[Start of section]
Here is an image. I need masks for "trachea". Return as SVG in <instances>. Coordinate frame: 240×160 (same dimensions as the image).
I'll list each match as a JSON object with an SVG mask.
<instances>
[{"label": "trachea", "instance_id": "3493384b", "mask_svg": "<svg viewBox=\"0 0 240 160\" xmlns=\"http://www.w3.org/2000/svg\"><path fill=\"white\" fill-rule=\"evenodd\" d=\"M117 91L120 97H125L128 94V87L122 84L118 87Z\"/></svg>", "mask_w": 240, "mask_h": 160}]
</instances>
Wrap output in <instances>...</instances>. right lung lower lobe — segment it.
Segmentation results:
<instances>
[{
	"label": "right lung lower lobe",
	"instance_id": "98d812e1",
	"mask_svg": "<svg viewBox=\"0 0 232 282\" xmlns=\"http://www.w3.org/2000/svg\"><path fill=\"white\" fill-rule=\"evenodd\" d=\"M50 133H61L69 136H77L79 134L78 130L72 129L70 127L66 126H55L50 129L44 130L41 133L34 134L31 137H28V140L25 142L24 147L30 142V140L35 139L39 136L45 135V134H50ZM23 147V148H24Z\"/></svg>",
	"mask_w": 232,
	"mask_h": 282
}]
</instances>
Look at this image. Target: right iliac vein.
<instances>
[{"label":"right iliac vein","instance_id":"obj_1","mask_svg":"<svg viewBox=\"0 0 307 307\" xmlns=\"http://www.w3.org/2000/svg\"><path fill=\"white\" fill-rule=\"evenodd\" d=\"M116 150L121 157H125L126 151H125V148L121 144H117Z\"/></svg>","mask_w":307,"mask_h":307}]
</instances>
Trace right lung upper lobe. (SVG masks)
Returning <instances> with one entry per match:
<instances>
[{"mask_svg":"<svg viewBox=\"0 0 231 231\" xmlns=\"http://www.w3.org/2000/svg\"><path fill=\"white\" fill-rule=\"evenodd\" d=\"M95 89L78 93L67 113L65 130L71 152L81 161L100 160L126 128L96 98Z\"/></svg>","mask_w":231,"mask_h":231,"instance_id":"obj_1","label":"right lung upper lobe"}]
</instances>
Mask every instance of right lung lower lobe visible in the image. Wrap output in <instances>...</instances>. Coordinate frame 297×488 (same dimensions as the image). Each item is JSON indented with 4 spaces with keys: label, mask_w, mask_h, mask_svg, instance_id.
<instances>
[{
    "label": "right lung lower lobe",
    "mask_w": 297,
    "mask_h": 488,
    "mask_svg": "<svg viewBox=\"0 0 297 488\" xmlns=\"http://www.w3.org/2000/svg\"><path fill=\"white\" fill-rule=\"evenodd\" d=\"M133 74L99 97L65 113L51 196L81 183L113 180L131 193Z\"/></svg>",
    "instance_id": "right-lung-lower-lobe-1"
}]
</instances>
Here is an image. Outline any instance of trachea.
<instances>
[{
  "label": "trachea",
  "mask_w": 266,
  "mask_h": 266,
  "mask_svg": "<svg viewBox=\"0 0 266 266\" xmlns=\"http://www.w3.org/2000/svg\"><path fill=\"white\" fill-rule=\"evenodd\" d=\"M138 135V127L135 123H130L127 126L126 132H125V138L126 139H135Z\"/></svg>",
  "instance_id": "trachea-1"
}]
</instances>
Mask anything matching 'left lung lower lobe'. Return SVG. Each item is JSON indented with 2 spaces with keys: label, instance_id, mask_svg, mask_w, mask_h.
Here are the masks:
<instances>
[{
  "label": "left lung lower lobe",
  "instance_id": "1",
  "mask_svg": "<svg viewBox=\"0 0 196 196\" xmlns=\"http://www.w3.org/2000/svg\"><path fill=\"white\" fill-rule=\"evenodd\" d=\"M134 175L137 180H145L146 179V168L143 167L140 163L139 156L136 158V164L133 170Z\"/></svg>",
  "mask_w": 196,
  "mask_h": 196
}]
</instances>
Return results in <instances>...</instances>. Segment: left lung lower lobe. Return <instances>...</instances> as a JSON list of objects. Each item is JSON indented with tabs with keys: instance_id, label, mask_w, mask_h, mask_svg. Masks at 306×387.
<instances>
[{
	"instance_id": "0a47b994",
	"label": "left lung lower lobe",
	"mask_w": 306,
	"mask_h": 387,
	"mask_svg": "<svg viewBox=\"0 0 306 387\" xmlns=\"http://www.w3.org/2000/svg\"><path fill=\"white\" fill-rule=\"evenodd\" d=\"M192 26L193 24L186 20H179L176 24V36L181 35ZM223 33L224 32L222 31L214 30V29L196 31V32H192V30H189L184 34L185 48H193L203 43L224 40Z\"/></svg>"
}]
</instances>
[End of section]
Set down exactly the lines of the listing above, from the line holding "Here is an image. Outline" through its last line, with nothing added.

Here is an image. Outline any instance of trachea.
<instances>
[{
  "label": "trachea",
  "mask_w": 266,
  "mask_h": 266,
  "mask_svg": "<svg viewBox=\"0 0 266 266\" xmlns=\"http://www.w3.org/2000/svg\"><path fill=\"white\" fill-rule=\"evenodd\" d=\"M138 135V127L135 123H130L127 126L126 132H125V138L126 139H135Z\"/></svg>",
  "instance_id": "trachea-1"
}]
</instances>
Mask anything matching 'left lung lower lobe'. Return SVG. Each item is JSON indented with 2 spaces with keys: label, instance_id, mask_svg, mask_w, mask_h.
Here are the masks:
<instances>
[{
  "label": "left lung lower lobe",
  "instance_id": "1",
  "mask_svg": "<svg viewBox=\"0 0 196 196\" xmlns=\"http://www.w3.org/2000/svg\"><path fill=\"white\" fill-rule=\"evenodd\" d=\"M134 175L137 180H145L146 179V168L143 167L140 163L139 156L136 158V164L133 170Z\"/></svg>",
  "mask_w": 196,
  "mask_h": 196
}]
</instances>
Return results in <instances>...</instances>. Segment: left lung lower lobe. Return <instances>...</instances> as a JSON list of objects. Each item is JSON indented with tabs with keys: instance_id, label, mask_w, mask_h, mask_svg. Masks at 306×387.
<instances>
[{
	"instance_id": "0a47b994",
	"label": "left lung lower lobe",
	"mask_w": 306,
	"mask_h": 387,
	"mask_svg": "<svg viewBox=\"0 0 306 387\" xmlns=\"http://www.w3.org/2000/svg\"><path fill=\"white\" fill-rule=\"evenodd\" d=\"M192 26L193 24L186 20H179L176 24V36L181 35ZM223 33L224 32L222 31L214 30V29L196 31V32H192V30H189L184 34L185 48H193L203 43L224 40Z\"/></svg>"
}]
</instances>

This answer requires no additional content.